I've been learning NixOS for a few years now, and it would have been impossible without systemd. It's one heck of a learning curve, but when you get to the other side, you know something of great power and value. Certain kinds of complexity adds 'land' (eg. systemd) that can become 'real estate' (eg. NixOS), which in turn hopes to become 'land' for the next innovation, and so forth.
Whether this happens or not (whether it's the right kind of complexity) is really hard to assess up-front, and probably impossible without knowing the complex new technology in question very well. (And by then you have the bias of depending, in part, yourself on the success of the new tech, as you've committed significant resources to mastering it, so good luck on convincing skeptical newcomers!)

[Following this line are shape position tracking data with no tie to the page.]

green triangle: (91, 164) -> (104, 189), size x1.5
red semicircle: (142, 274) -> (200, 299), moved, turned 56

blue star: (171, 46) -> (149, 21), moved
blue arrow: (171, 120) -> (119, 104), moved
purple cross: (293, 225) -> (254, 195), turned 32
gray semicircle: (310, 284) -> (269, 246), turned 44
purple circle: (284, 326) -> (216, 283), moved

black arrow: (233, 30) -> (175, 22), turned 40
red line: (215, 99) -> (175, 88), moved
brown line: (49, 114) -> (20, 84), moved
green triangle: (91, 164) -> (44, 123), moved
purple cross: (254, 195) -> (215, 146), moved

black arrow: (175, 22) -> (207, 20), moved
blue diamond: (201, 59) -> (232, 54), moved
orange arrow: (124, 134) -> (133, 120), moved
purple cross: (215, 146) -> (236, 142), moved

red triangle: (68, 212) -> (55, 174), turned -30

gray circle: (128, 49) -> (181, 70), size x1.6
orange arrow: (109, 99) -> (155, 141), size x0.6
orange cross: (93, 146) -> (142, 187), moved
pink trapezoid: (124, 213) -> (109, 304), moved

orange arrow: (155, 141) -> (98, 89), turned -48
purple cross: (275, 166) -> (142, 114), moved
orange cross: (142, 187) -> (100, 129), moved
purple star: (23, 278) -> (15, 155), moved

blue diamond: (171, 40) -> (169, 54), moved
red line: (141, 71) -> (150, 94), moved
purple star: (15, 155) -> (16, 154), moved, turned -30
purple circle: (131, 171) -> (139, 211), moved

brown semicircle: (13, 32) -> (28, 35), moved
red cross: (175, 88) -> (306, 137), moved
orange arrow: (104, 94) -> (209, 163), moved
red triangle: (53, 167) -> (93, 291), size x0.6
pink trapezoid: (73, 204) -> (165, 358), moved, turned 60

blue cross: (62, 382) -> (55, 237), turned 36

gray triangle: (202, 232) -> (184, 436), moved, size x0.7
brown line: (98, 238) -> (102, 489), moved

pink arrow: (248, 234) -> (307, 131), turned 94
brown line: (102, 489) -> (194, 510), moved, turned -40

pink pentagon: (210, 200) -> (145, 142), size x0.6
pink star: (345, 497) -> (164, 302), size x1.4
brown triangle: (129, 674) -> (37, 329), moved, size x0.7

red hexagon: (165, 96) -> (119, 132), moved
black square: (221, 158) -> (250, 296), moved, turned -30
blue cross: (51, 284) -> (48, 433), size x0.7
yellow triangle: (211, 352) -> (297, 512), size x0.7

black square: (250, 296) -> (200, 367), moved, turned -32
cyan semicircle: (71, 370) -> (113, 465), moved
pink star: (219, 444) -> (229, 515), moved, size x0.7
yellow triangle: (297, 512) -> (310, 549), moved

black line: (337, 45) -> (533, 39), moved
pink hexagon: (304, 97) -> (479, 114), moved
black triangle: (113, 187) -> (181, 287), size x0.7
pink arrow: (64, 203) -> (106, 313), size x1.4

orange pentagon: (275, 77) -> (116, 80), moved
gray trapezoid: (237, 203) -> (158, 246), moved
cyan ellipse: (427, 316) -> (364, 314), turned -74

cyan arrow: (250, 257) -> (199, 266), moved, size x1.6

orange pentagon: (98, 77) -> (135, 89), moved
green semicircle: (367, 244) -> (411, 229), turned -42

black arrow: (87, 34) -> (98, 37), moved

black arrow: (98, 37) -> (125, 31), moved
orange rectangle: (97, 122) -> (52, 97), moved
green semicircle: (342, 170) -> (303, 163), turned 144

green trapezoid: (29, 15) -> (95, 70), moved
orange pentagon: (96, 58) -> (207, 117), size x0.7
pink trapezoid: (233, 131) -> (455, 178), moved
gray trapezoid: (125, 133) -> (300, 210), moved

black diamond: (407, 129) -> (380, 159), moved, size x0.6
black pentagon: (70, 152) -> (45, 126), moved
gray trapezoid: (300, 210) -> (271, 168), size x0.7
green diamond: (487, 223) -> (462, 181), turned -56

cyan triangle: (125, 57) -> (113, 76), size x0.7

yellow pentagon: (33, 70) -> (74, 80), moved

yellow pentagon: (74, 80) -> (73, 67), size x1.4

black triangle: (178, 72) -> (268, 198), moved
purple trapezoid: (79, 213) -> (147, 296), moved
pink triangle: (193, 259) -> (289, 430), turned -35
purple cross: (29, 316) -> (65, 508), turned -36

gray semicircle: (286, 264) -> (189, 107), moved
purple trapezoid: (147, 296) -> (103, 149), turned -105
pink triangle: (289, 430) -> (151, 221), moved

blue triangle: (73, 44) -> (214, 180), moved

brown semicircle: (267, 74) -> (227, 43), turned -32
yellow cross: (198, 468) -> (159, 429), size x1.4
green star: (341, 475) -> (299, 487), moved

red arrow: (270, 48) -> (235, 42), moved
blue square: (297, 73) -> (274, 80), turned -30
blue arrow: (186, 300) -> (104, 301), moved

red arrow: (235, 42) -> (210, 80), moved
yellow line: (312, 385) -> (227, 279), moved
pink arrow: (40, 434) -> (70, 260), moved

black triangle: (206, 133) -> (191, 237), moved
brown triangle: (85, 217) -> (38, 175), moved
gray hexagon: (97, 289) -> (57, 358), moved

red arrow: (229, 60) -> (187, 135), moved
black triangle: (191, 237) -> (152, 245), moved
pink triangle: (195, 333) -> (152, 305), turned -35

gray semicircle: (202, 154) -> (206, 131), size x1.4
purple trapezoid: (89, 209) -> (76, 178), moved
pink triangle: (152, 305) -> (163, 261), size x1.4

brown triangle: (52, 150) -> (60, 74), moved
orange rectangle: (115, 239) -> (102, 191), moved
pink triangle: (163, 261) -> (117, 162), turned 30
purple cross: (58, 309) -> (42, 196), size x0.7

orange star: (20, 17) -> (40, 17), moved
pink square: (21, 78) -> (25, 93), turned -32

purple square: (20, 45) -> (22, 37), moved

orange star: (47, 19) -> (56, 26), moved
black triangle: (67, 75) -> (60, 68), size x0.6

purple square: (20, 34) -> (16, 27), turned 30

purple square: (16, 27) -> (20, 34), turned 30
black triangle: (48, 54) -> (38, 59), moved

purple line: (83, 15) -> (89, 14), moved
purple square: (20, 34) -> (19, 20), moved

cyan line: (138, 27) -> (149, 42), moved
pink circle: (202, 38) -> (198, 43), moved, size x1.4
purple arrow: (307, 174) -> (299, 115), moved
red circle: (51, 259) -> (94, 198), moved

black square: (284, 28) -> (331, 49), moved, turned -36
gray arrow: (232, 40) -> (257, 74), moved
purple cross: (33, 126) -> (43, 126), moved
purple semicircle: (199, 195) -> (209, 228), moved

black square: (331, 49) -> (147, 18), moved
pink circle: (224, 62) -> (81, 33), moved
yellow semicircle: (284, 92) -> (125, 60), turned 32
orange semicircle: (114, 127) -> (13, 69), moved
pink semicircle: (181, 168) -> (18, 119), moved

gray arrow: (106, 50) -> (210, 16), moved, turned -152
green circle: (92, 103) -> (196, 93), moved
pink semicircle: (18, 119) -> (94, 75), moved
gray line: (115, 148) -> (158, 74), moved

It's almost like a sort of event horizon -- once you know a complex new technology well enough to see whether or not it's useful, the conflict-of-interest makes your opinion unreliable to outsiders!
Nevertheless, the assessment process itself, while difficult to get right, is worth getting better at.
It's easy for impatience and the sensation of what I've taken to calling 'daunt' -- that intrinsic recoil that the mind has from absorbing a large amounts of information whose use case is not immediately relevant -- to dissuade one from exploring. But then, one never discovers new 'land', and one never builds new real estate!
[ Aside:
This is why I'm a little skeptical of the current rebellion against frontend frameworks. Certainly some of them, like tailwind, are clearly adding fetters to an otherwise powerful browser stack. But others, like Svelte, and to some extent, even React, bring significant benefits.
The rebellion has this vibe like, well, users _should_ prefer more simply-built interfaces, and if they don't, well, they just have bad taste. What would be more humble would be to let the marketplace (e.g. consumers) decide what is preferable, and then build that.